Unisex Cool-T Short Sleeve Tech Shirts - &mvt tore:name;
Moisture Wicking Short Sleeve Running T-Shirts | SOARK


----------



## Alhazred (Jul 1, 2011)

I don't get the whole moisture wicking fabric thing,my shirts are still soaked when I finish a ride if it's hot and they still smell bad.I went back to regular shirts because I don't like the feel of the moisture wicking fabric.

Edit:Sorry I didn't have anything to add to your thread.


----------



## rydbyk (Oct 13, 2009)

njdj said:


> Well, I guess I could do that. I carry any stuff I need to in my Camel back. Any recommendations on brand?


Nike, Addidas, Prana, Reebok, Mizuno, Brooks, North Face, Marmot, Sierra Designs, Mt. Hardware, REI, Under Armor, Sock Guy, Fox


----------



## Metamorphic (Apr 29, 2011)

I have several Carhartt "Work-Dry" t-shirts. They're basically a simple front pocket t-shirt made with a hightech fabric that will wick better than a cotton t. I also use them when I'm traveling because you can wash them in a sink and they'll dry promptly.


----------



## floorguy724 (Apr 20, 2004)

I just use whatever I can find on sale that wicks sweat and breathes good. Every store I go to, I am always looking for dry fits (as I call them) and/or cargo shorts and I always go straight to the clearance racks. 

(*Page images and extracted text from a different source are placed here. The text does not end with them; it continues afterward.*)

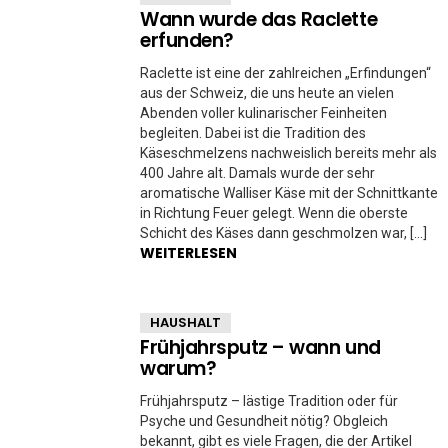
Wann wurde das Raclette
erfunden?
Raclette ist eine der zahlreichen „Erfindungen“
aus der Schweiz, die uns heute an vielen
Abenden voller kulinarischer Feinheiten
begleiten. Dabei ist die Tradition des
Käseschmelzens nachweislich bereits mehr als
400 Jahre alt. Damals wurde der sehr
aromatische Walliser Käse mit der Schnittkante
in Richtung Feuer gelegt. Wenn die oberste
Schicht des Käses dann geschmolzen war, […]
WEITERLESEN
HAUSHALT
Frühjahrsputz – wann und
warum?
Frühjahrsputz – lästige Tradition oder für
Psyche und Gesundheit nötig? Obgleich
bekannt, gibt es viele Fragen, die der Artikel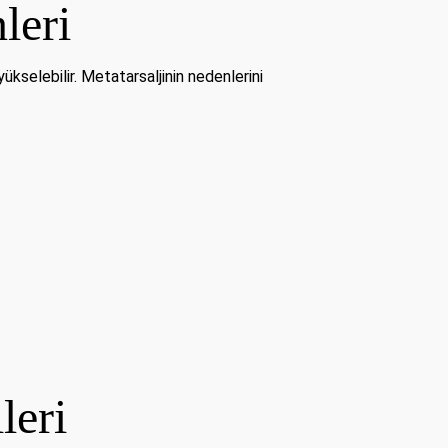
leri
ükselebilir. Metatarsaljinin nedenlerini
leri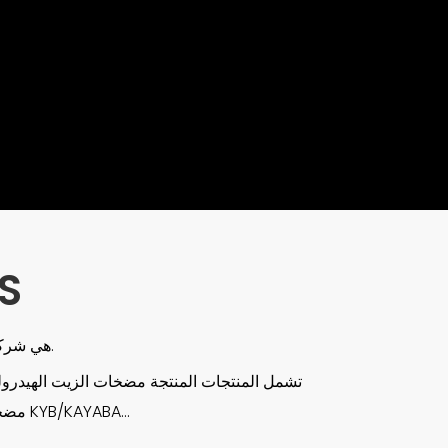
S
HengTe هي شركة متخصصة في تصنيع المضخات الهيدروليكية والمحركات في الصين.
تشمل المنتجات المنتجة مضخات الزيت الهيدر
العلامات التجارية التي يمكن استبدالها بالمنتجات تشمل: مضخة الزيت REXROTH، مضخة الزيت KYB/KAYABA...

I admit that the dry fit shirts do stink but having a few laying around is good.


----------



## SamL3227 (May 30, 2004)

just get a smartwool or icebreaker tshirt. done. and the most washing it really needs is to get rid of sweat stains is to just get it wet in shower and wring out a bit and it dries and good to go. and it no stinky bad.


----------



## RaptorTC (Jan 22, 2012)

If you have an outlet mall near you I'd suggest checking there. I managed to get some nice Adidas climalite and Nike dri-fit shirts for super cheap. I love them because they're somewhat form fitting, light weight, and really comfortable. Not to mention you don't get that awkward nipple rub nearly as bad from them as you would from a sweaty cotton shirt.


----------



## mjh365 (Feb 13, 2012)

Under Armour, REI, Columbia, Nike... As others have said. And most stores will have some on clearance.


----------



## skullcap (Nov 4, 2010)

jjaguar said:


> For something inexpensive, I like the C9 line at Target.

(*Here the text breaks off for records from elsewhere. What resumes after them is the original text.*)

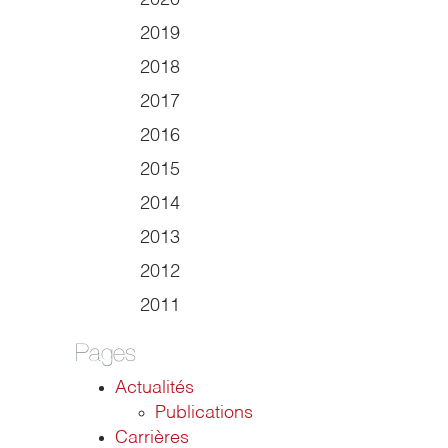
2020
2019
2018
2017
2016
2015
2014
2013
2012
2011
Pages
Actualités
Publications
Carrières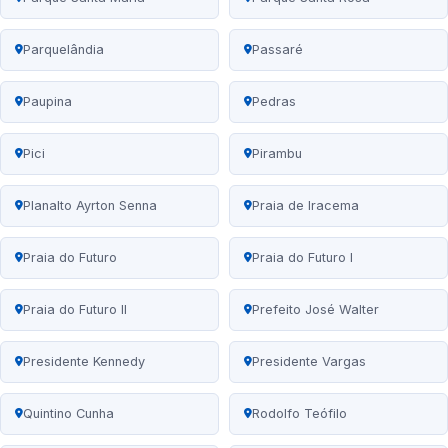
Parquelândia
Passaré
Paupina
Pedras
Pici
Pirambu
Planalto Ayrton Senna
Praia de Iracema
Praia do Futuro
Praia do Futuro I
Praia do Futuro II
Prefeito José Walter
Presidente Kennedy
Presidente Vargas
Quintino Cunha
Rodolfo Teófilo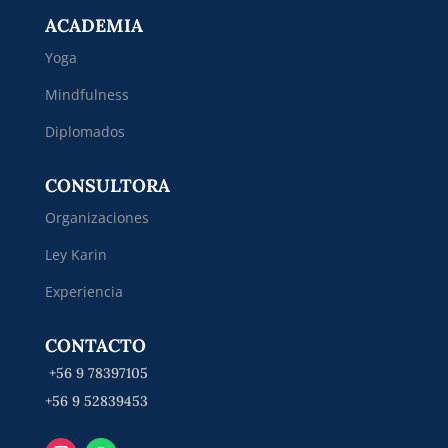
ACADEMIA
Yoga
Mindfulness
Diplomados
CONSULTORA
Organizaciones
Ley Karin
Experiencia
CONTACTO
+56 9 78397105
+56 9 52839453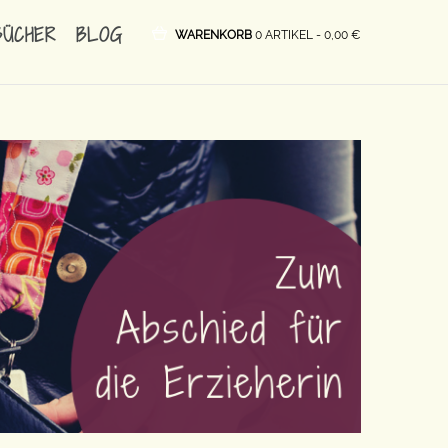
BÜCHER
BLOG
WARENKORB
0 ARTIKEL -
0,00
€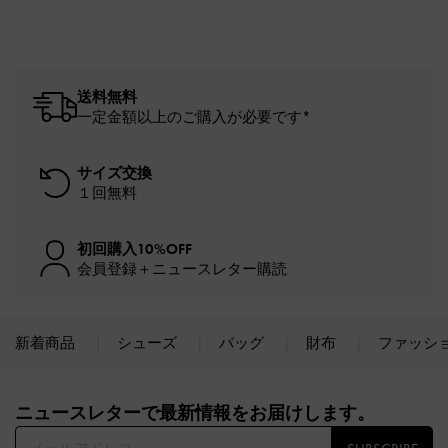
送料無料
一定金額以上のご購入が必要です*
サイズ交換
１回無料
初回購入10%OFF
会員登録＋ニュースレター購読
新着商品
シューズ
バッグ
財布
ファッシ
Site footer
ニュースレターで最新情報をお届けします。​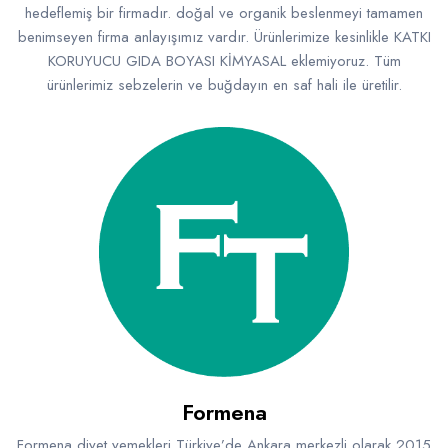
hedeflemiş bir firmadır. doğal ve organik beslenmeyi tamamen
benimseyen firma anlayışımız vardır. Ürünlerimize kesinlikle KATKI
KORUYUCU GIDA BOYASI KİMYASAL eklemiyoruz. Tüm
ürünlerimiz sebzelerin ve buğdayın en saf hali ile üretilir.
Formena
Formena diyet yemekleri Türkiye’de Ankara merkezli olarak 2015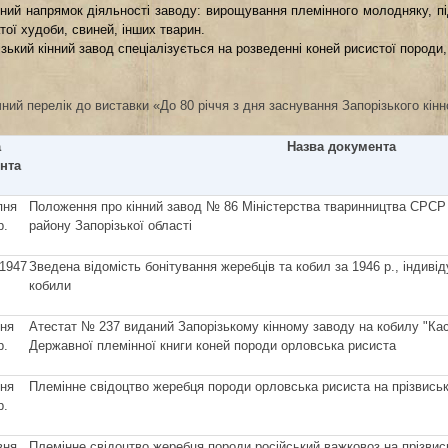
ний напрямок діяльності заводу: вирощування племінного молодняку, під
тої худоби, свиней, інших тварин.
зький кінний завод спеціалізується на розведенні коней рисистої породи,
ний перелік до виставки «До 80 річчя з дня заснування Запорізького кінн
а
Назва документа
нта
пня
Положення про кінний завод № 86 Міністерства тваринництва СРСР
р.
району Запорізької області
 1947
Зведена відомість бонітування жеребців та кобил за 1946 р., індиві
кобили
пня
Атестат № 237 виданий Запорізькому кінному заводу на кобилу "Кас
р.
Державної племінної книги коней породи орловська рисиста
пня
Племінне свідоцтво жеребця породи орловська рисиста на прізвись
р.
вня
Племінне свідоцтво жеребця породи російський важковоз на прізви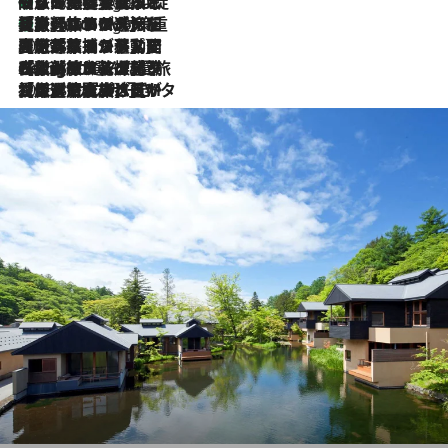
「旅先には金髪ウィッグを持参」日本と同じメイクでは損してる!? 美容ジャーナリストが提案する“掟破りの旅美容”とは
3 Hours Ago
【厳選旅コスメ】「身軽さ＆UV対策重視！」ヘアアーティストshucoが選んだ夏旅ベストコスメを発表【Mサイズジップ】
3 Hours Ago
2026.8.5
【厳選旅コスメ】国内をあちこち移動する河井菜摘が選んだ夏旅ベストコスメ発表！「リラックスアイテムはマスト」【Mサイズジップ】
2026.8.4
【厳選旅コスメ】「紫外線＆乾燥対策しながらメイク感も！」ヘア＆メイクGeorgeが選んだ夏旅ベストコスメを発表！【Mサイズジップ】
2026.8.3
【厳選旅コスメ】「保湿もタイパ重視！」“サウナ好き”タレント清水みさとが愛用する夏旅ベストコスメを発表！【Mサイズジップ】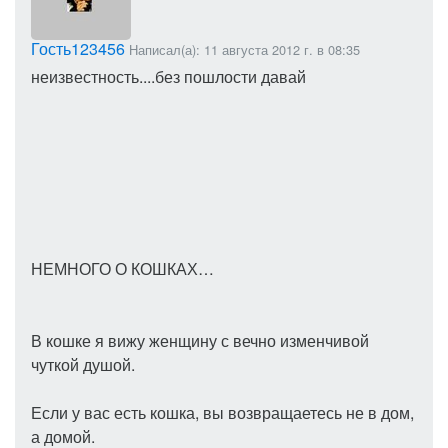
Гость123456
Написал(а): 11 августа 2012 г. в 08:35
неизвестность....без пошлости давай
НЕМНОГО О КОШКАХ…
В кошке я вижу женщину с вечно изменчивой
чуткой душой.
Если у вас есть кошка, вы возвращаетесь не в дом,
а домой.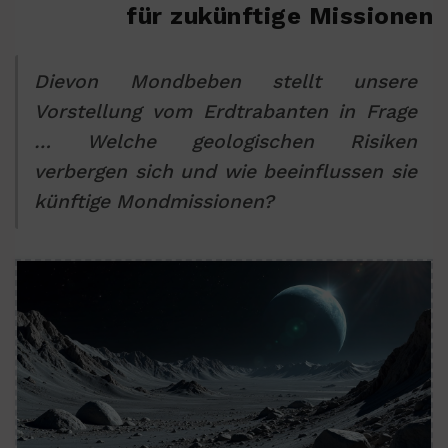
für zukünftige Missionen
Dievon Mondbeben stellt unsere
Vorstellung vom Erdtrabanten in Frage
… Welche geologischen Risiken
verbergen sich und wie beeinflussen sie
künftige Mondmissionen?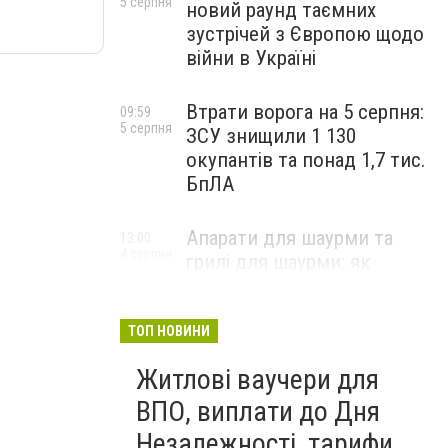
5 серпня
новий раунд таємних
зустрічей з Європою щодо
війни в Україні
Втрати ворога на 5 серпня:
09:59
5 серпня
ЗСУ знищили 1 130
окупантів та понад 1,7 тис.
БпЛА
Апарати для шаурми та
13:00
4 серпня
грилі для шаурми: як
вибрати професійне
обладнання для стабільної
роботи закладу
ТОП НОВИНИ
НОВИНИ КОМПАНІЙ
Житлові ваучери для
ВПО, виплати до Дня
Незалежності, тарифи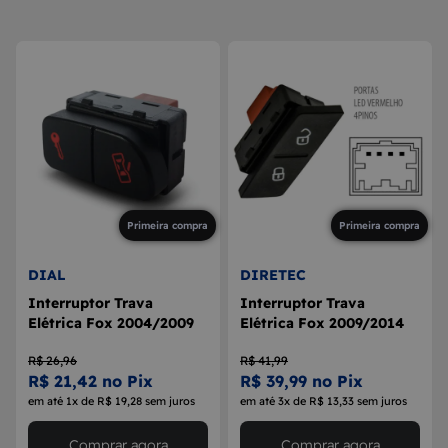
8
MAÇANETA
9
BOLA DE CÂMBIO
10
MÁQUINA DE VIDRO
Primeira compra
Primeira compra
DIAL
DIRETEC
Interruptor Trava
Interruptor Trava
Elétrica Fox 2004/2009
Elétrica Fox 2009/2014
R$ 26,96
R$ 41,99
R$ 21,42 no Pix
R$ 39,99 no Pix
em até 1x de R$ 19,28 sem juros
em até 3x de R$ 13,33 sem juros
Comprar agora
Comprar agora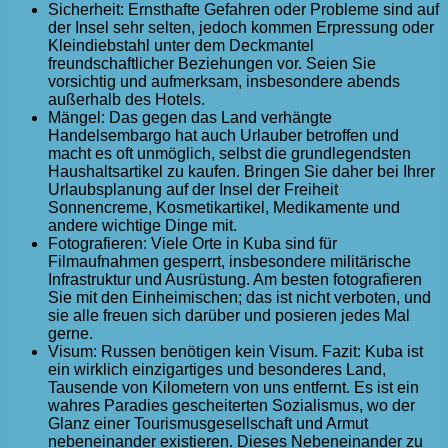
Sicherheit: Ernsthafte Gefahren oder Probleme sind auf
der Insel sehr selten, jedoch kommen Erpressung oder
Kleindiebstahl unter dem Deckmantel
freundschaftlicher Beziehungen vor. Seien Sie
vorsichtig und aufmerksam, insbesondere abends
außerhalb des Hotels.
Mängel: Das gegen das Land verhängte
Handelsembargo hat auch Urlauber betroffen und
macht es oft unmöglich, selbst die grundlegendsten
Haushaltsartikel zu kaufen. Bringen Sie daher bei Ihrer
Urlaubsplanung auf der Insel der Freiheit
Sonnencreme, Kosmetikartikel, Medikamente und
andere wichtige Dinge mit.
Fotografieren: Viele Orte in Kuba sind für
Filmaufnahmen gesperrt, insbesondere militärische
Infrastruktur und Ausrüstung. Am besten fotografieren
Sie mit den Einheimischen; das ist nicht verboten, und
sie alle freuen sich darüber und posieren jedes Mal
gerne.
Visum: Russen benötigen kein Visum. Fazit: Kuba ist
ein wirklich einzigartiges und besonderes Land,
Tausende von Kilometern von uns entfernt. Es ist ein
wahres Paradies gescheiterten Sozialismus, wo der
Glanz einer Tourismusgesellschaft und Armut
nebeneinander existieren. Dieses Nebeneinander zu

This^^. I have several of these and they don't just wick well, they breath well also. That seems to be pretty important for comfort with these wicking fabrics. I've found the nike dry fits also wick and breath very well but they are a bit pricier. I had an Under Armor shirt that wicks just fine but it doesn't breath at all. I'd stay dry but heat up like a blast furnace with it on and it's not intended to be insulative fabric. I gave it away.


----------



## ronyc (Aug 27, 2008)

Forgot to mention, if you have a BJ's wholesale, Cosco or TJ max, they usually have the above brands discounted.


----------



## shiggy (Dec 19, 1998)

njdj said:


> I have been wearing t-shirts for my trail rides but was thinking about getting a real jersey...something with good technical fabric. Here is the thing: I don't want it to look too much like a bike jersey. Any suggestions or recommendations?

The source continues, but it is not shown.